Page images and extracted text:
______
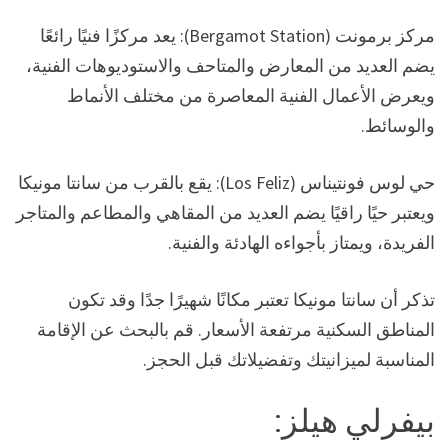
مركز برمونت (Bergamot Station): يعد مركزًا فنيًا رائعًا
يضم العديد من المعارض والمتاحف والاستوديوهات الفنية،
ويعرض الأعمال الفنية المعاصرة من مختلف الأنماط
والوسائط.
حي لوس فونتيناس (Los Feliz): يقع بالقرب من سانتا مونيكا
ويعتبر حيًا راقيًا يضم العديد من المقاهي والمطاعم والمتاجر
الفريدة، ويمتاز بأجواءه الهادئة والفنية.
تذكر أن سانتا مونيكا تعتبر مكانًا شهيرًا جدًا وقد تكون
المناطق السكنية مرتفعة الأسعار. قم بالبحث عن الإقامة
المناسبة لميزانيتك وتفضيلاتك قبل الحجز.
بيفرلي هيلز:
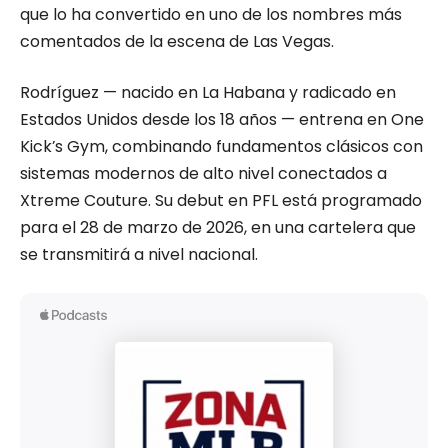
que lo ha convertido en uno de los nombres más
comentados de la escena de Las Vegas.
Rodríguez — nacido en La Habana y radicado en
Estados Unidos desde los 18 años — entrena en One
Kick’s Gym, combinando fundamentos clásicos con
sistemas modernos de alto nivel conectados a
Xtreme Couture. Su debut en PFL está programado
para el 28 de marzo de 2026, en una cartelera que
se transmitirá a nivel nacional.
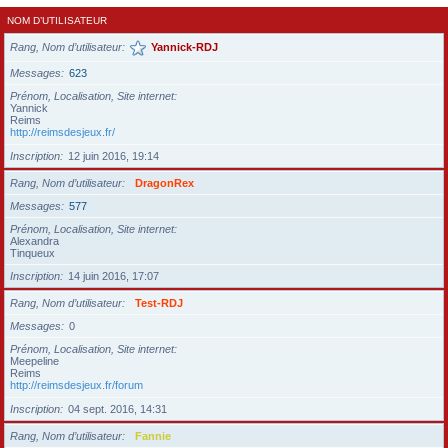
NOM D’UTILISATEUR
Rang, Nom d’utilisateur
Yannick-RDJ
Messages
623
Prénom, Localisation, Site internet
Yannick
Reims
http://reimsdesjeux.fr/
Inscription
12 juin 2016, 19:14
Rang, Nom d’utilisateur
DragonRex
Messages
577
Prénom, Localisation, Site internet
Alexandra
Tinqueux
Inscription
14 juin 2016, 17:07
Rang, Nom d’utilisateur
Test-RDJ
Messages
0
Prénom, Localisation, Site internet
Meepeline
Reims
http://reimsdesjeux.fr/forum
Inscription
04 sept. 2016, 14:31
Rang, Nom d’utilisateur
Fannie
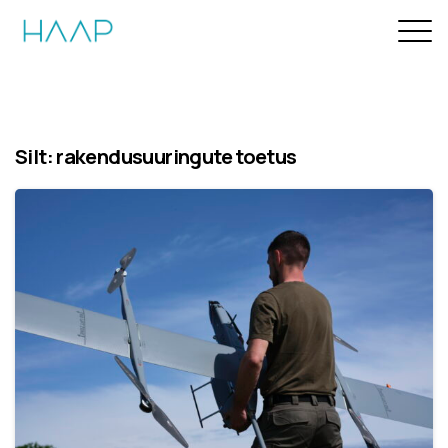
Silt:
rakendusuuringute toetus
______
YOUR TASK:
Report how many lines of the entries hold the string "سانتا". Provide the number alone.

TASK SOLUTION:
2